Zur Vermeidung von Doppelarbeit und zur Zusammenführung und Rekombination unterschiedlicher Wissensquellen im Unternehmen, wird „Wissensmanagement 2.0“ in Unternehmen von stets größerer Bedeutung. Darunter versteht man die unternehmens-interne Nutzung von Social Media für den effizienten Umgang mit der Ressource Wissen, die Verknüpfung von Mitarbeitern und Wissensbeständen in deren Köpfen und neue Methoden der vernetzten Wissensdokumentation z.B. in Wikis.
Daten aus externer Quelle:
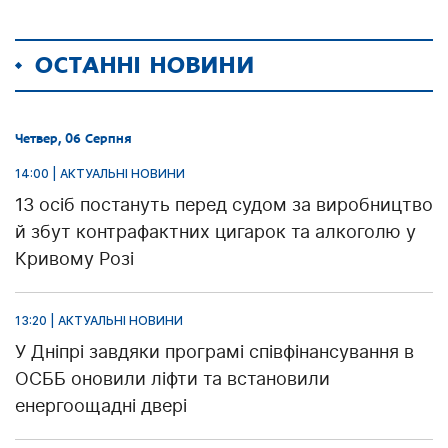
ОСТАННІ НОВИНИ
Четвер, 06 Серпня
14:00 | АКТУАЛЬНІ НОВИНИ
13 осіб постануть перед судом за виробництво
й збут контрафактних цигарок та алкоголю у
Кривому Розі
13:20 | АКТУАЛЬНІ НОВИНИ
У Дніпрі завдяки програмі співфінансування в
ОСББ оновили ліфти та встановили
енергоощадні двері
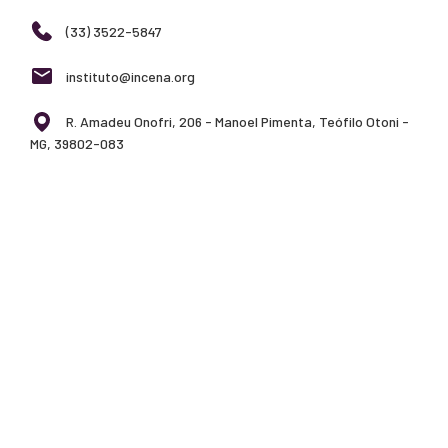
(33) 3522-5847
instituto@incena.org
R. Amadeu Onofri, 206 - Manoel Pimenta, Teófilo Otoni -
MG, 39802-083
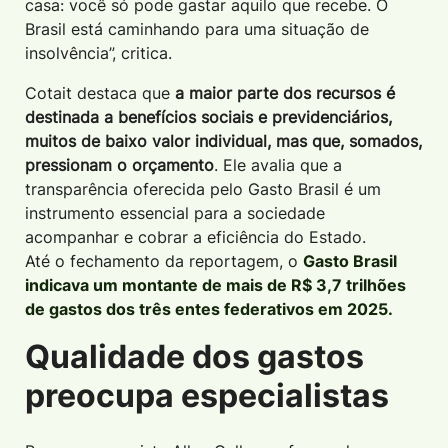
casa: você só pode gastar aquilo que recebe. O
Brasil está caminhando para uma situação de
insolvência”, critica.
Cotait destaca que
a maior parte dos recursos é
destinada a benefícios sociais e previdenciários,
muitos de baixo valor individual, mas que, somados,
pressionam o orçamento
. Ele avalia que a
transparência oferecida pelo Gasto Brasil é um
instrumento essencial para a sociedade
acompanhar e cobrar a eficiência do Estado.
Até o fechamento da reportagem, o
Gasto Brasil
indicava um montante de mais de R$ 3,7 trilhões
de gastos dos três entes federativos em 2025.
Qualidade dos gastos
preocupa especialistas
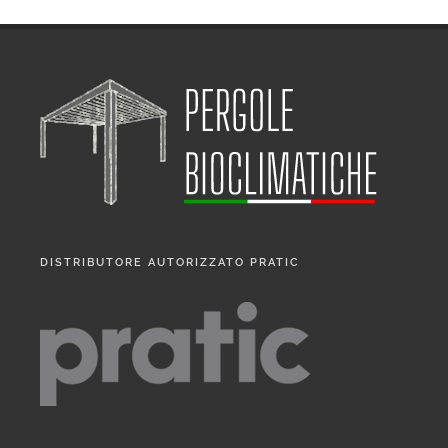
DISTRIBUTORE AUTORIZZATO PRATIC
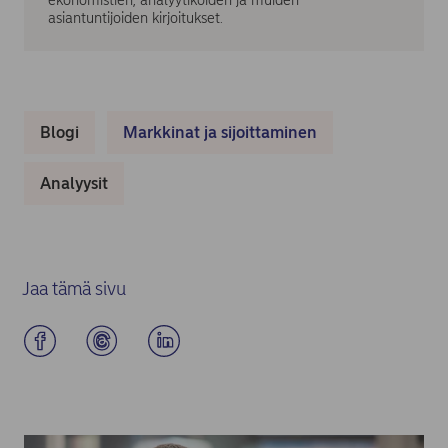
asiantuntijoiden kirjoitukset.
Blogi
Markkinat ja sijoittaminen
Analyysit
Jaa tämä sivu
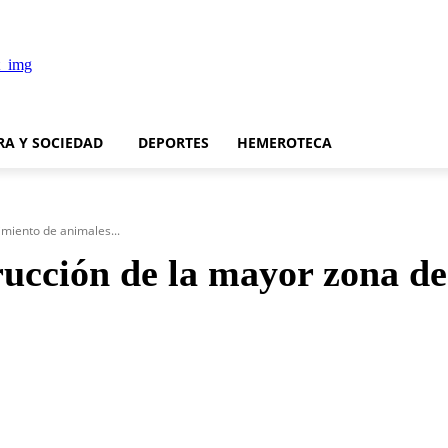
RA Y SOCIEDAD
DEPORTES
HEMEROTECA
miento de animales...
rucción de la mayor zona de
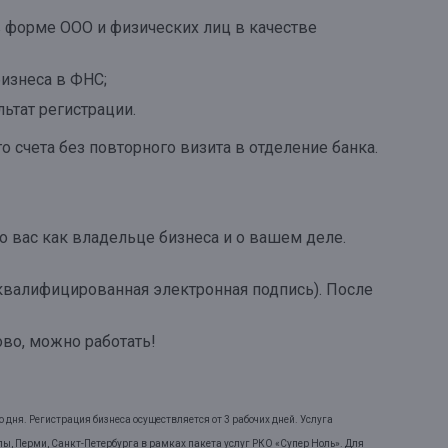
 форме ООО и физических лиц в качестве
изнеса в ФНС;
ьтат регистрации.
 счета без повторного визита в отделение банка.
о вас как владельце бизнеса и о вашем деле.
квалифицированная электронная подпись). После
ово, можно работать!
дня. Регистрация бизнеса осуществляется от 3 рабочих дней. Услуга
лы, Перми, Санкт-Петербурга в рамках пакета услуг РКО «Супер Ноль». Для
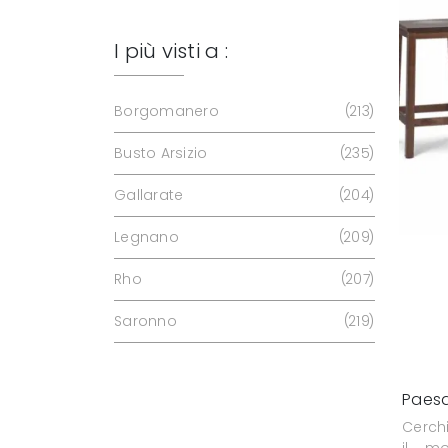
I più visti a :
Borgomanero
213
Busto Arsizio
235
Gallarate
204
Legnano
209
Rho
207
Saronno
219
Paes
Cerch
il m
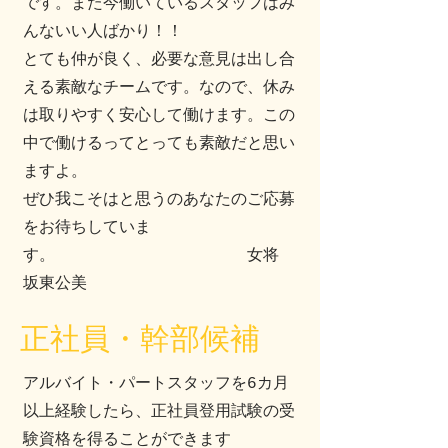
です。また今働いているスタッフはみ
んないい人ばかり！！
とても仲が良く、必要な意見は出し合
える素敵なチームです。なので、休み
は取りやすく安心して働けます。この
中で働けるってとっても素敵だと思い
ますよ。
​ぜひ我こそはと思うのあなたのご応募
をお待ちしていま
す。 女将
坂東公美
正社員・幹部候補
アルバイト・パートスタッフを6カ月
以上経験したら、正社員登用試験の受
験資格を得ることができます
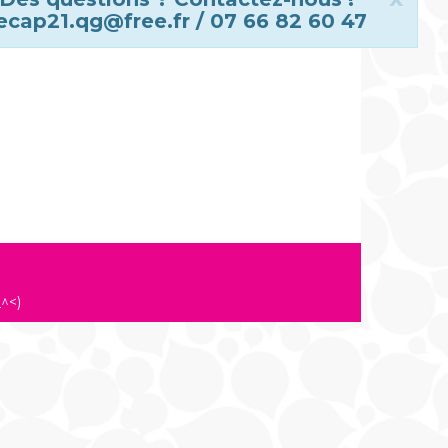
ecap21.qg@free.fr / 07 66 82 60 47
^<)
Diese Potenziale sollen auch in der Vorstandsverwaltung der IGM sowie in der Kooperation der Hauptamtlichen mit den vielen Ehrenamtlichen zum Einsatz kommen.

Vorgehen

Im Rahmen des Projekts erarbeiten Fraunhofer und IG Metall verschiedene Konzepte wie das in den Köpfen der Mitarbeiter verteilte Wissen über organisationale Ebenen hinweg mit Hilfe von Wikis und Blogs aufgenommen und verteilt werden kann. Ausgehend von einer Analyse der Wissensbestände und Informationsflüsse im Unternehmen, ist es das Ziel, eine bessere Transparenz über Wissensträger und vorhandenes unternehmensrelevantes Wissen zu erhalten. Die Herausforderungen bei der Umsetzung solcher Ansätze liegen in der Aktivierung der Mitarbeiter, diese Anwendungen aktiv in ihren Arbeitsalltag einzubeziehen und eigene Beiträge im Sinne des Aufbaus der kollektiven Intelligenz zu leisten. Der Schlüssel liegt in der Schaffung eines offenen Arbeitsumfelds und einer Arbeitskultur, in dem der Austausch der Mitarbeiter mittels der neuen Werkzeuge befördert wird. Das Fraunhofer IAO übernimmt im Rahmen des Projekt die Analyse der IST-Situation, die Konzeption der Social Media-Anwendungen für das Wissensmanagement, die Begleitung und Moderation der Einführung sowie die Evaluierung der Wirksamkeit der Maßnahmen.